Prompt: Look through the listing below, and wherever a line has the string "Samsung", pull it out.
[Exercise materials — start]
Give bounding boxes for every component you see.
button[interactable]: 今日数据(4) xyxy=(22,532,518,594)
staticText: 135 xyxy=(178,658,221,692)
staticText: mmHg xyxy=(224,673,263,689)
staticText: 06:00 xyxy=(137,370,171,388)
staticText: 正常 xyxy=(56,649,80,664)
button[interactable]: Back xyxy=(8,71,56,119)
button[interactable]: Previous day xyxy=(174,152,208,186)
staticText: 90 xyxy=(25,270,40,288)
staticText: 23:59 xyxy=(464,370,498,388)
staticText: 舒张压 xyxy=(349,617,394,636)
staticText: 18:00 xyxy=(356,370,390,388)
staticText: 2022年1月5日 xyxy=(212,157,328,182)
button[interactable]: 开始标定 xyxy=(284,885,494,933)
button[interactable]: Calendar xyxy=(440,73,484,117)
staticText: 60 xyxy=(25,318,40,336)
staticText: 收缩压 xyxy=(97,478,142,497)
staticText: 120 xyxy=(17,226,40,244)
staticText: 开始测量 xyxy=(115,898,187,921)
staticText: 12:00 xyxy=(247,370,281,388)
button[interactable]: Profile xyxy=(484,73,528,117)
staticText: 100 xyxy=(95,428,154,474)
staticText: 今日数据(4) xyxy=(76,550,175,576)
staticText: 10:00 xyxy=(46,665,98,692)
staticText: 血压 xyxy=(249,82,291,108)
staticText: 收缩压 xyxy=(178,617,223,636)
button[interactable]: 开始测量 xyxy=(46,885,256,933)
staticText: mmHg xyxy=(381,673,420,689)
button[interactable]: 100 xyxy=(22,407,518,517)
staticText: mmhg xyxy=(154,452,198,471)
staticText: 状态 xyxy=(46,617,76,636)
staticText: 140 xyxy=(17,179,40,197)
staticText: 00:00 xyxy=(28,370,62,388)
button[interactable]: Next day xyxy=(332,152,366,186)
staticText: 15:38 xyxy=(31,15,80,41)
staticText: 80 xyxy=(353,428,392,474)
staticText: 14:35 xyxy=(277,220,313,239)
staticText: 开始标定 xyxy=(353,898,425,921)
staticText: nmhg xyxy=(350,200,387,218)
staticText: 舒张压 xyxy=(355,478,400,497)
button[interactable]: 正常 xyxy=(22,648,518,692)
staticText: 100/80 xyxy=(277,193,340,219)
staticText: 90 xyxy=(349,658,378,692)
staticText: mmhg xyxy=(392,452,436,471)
[Exercise materials — finish]
[Exercise materials — start]
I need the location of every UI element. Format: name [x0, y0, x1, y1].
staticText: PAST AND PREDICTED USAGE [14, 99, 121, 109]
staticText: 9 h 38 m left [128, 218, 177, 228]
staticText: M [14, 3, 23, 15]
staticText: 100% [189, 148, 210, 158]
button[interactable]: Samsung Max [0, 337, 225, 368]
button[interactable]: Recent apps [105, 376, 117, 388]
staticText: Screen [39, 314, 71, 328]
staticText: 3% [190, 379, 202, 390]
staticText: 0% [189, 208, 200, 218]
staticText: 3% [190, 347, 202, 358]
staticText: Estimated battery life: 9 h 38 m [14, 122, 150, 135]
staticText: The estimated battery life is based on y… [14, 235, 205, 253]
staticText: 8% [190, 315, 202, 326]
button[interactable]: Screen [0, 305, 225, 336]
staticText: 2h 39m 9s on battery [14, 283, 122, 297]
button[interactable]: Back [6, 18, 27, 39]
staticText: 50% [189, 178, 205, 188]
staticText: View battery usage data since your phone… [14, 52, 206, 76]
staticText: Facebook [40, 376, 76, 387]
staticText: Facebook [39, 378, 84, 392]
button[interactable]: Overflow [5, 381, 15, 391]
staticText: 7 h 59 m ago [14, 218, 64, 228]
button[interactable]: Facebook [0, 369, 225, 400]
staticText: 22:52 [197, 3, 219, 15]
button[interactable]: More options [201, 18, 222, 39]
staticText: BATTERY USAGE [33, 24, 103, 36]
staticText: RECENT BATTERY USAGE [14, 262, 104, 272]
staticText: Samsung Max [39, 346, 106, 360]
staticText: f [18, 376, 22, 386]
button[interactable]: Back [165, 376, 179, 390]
[Exercise materials — finish]
Solution for this problem:
button[interactable]: Samsung Max [0, 337, 225, 368]
staticText: Samsung Max [39, 346, 106, 360]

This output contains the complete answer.